Observability with OpenTelemetry: What's Worth It and What Isn't

I’ve adopted OpenTelemetry on three different services over the last two years, with varying success. This post is the honest version of what I’ve learned: where it pays off, where the friction lives, and what I would do differently next time.

The three signals, ranked by effort vs payoff

OTel covers traces, metrics, and logs. They are not equally easy to adopt and they don’t deliver equal value.

Traces — high payoff, moderate effort. The first time you see a flame graph showing exactly where a slow request spent its 800ms, all the instrumentation work feels worth it. Auto-instrumentation libraries cover most of what you need (HTTP, database, Redis, gRPC) so the upfront cost is mostly: install SDK, configure exporter, deploy. Worth doing first.

Metrics — high payoff, low effort if you already have Prometheus. OTel metrics are a more standardized way of expressing the same things you’d write to Prometheus. If you already have Prometheus working, the gain is mostly that you stop writing labels by hand and you get the metric definitions in a portable format. If you don’t have Prometheus, doing OTel metrics first makes a lot of sense.

Logs — moderate payoff, high effort. OTel logs are the newest of the three signals and the integration story is the messiest. Most languages still recommend keeping your existing structured logger and just letting OTel correlate trace IDs into log records.
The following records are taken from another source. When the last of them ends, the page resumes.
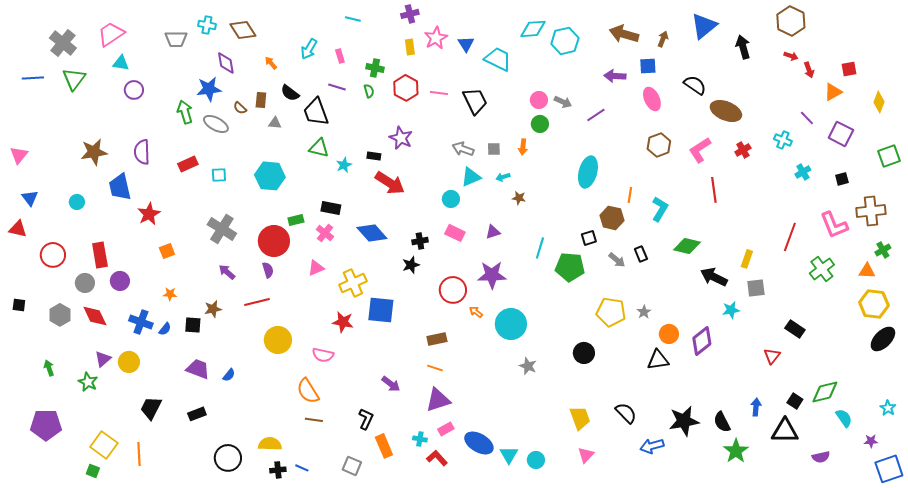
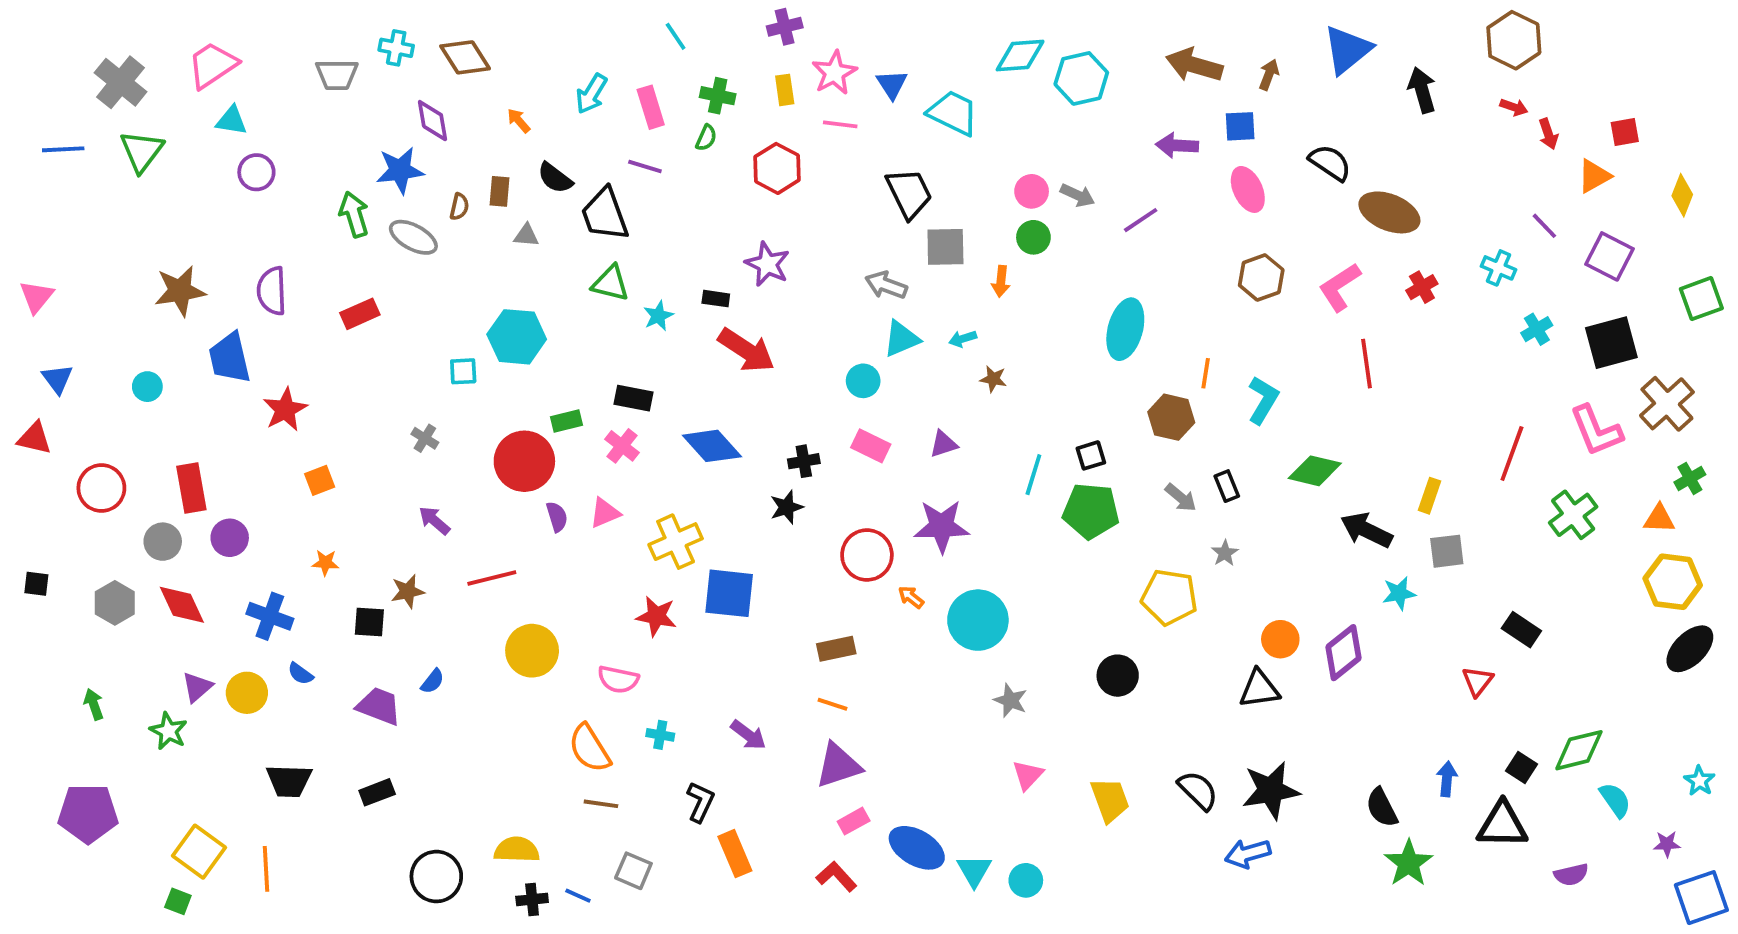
cyan line: (353, 19) -> (676, 36), turned 42
pink rectangle: (340, 56) -> (651, 107), size x1.5
green cross: (375, 68) -> (718, 96), moved
green semicircle: (369, 91) -> (706, 138), moved, turned 40
pink line: (439, 93) -> (840, 124), moved
brown semicircle: (240, 108) -> (459, 207), turned -120
gray square: (494, 149) -> (945, 247), moved, size x1.6
cyan square: (219, 175) -> (463, 371), moved
black square: (842, 179) -> (1611, 343), size x2.0
brown cross: (871, 211) -> (1667, 404), turned -36
gray cross: (222, 229) -> (425, 438), size x0.5
black square: (589, 238) -> (1091, 455), moved
purple semicircle: (268, 270) -> (557, 517), moved
gray star: (644, 312) -> (1225, 553), moved
blue semicircle: (165, 329) -> (300, 674), moved, turned 88
blue semicircle: (229, 375) -> (433, 681), moved
black trapezoid: (151, 408) -> (289, 781), turned -115
black star: (684, 421) -> (1271, 790), moved
cyan cross: (420, 439) -> (660, 735), moved
pink triangle: (586, 455) -> (1028, 775), moved
gray square: (352, 466) -> (633, 871), moved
I would not migrate a working logging stack to OTel logs as a first step.

Setup that actually works

A configuration that I keep coming back to:

In-process SDK with auto-instrumentation for HTTP/DB/RPC.
OTLP exporter sending to a local OTel Collector.
Collector runs as a sidecar or DaemonSet and forwards to whatever backend you actually use.
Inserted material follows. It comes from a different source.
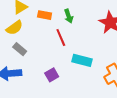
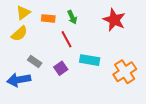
gray rectangle: (20, 49) -> (35, 62), moved
purple square: (52, 75) -> (61, 68), moved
Code-side, in Go, the minimum looks like:

exp, err := otlptracehttp.New(ctx,
    otlptracehttp.WithEndpoint("localhost:4318"),
    otlptracehttp.WithInsecure(),
)
if err != nil { return err }

tp := sdktrace.NewTracerProvider(
    sdktrace.WithBatcher(exp),
    sdktrace.WithResource(resource.NewWithAttributes(
        semconv.SchemaURL,
        semconv.ServiceName("api-gateway"),
        semconv.ServiceVersion(buildVersion),
    )),
    sdktrace.WithSampler(sdktrace.TraceIDRatioBased(0.1)),
)
otel.SetTracerProvider(tp)
otel.SetTextMapPropagator(propagation.TraceContext{})

A few things this gets right that I see done wrong a lot.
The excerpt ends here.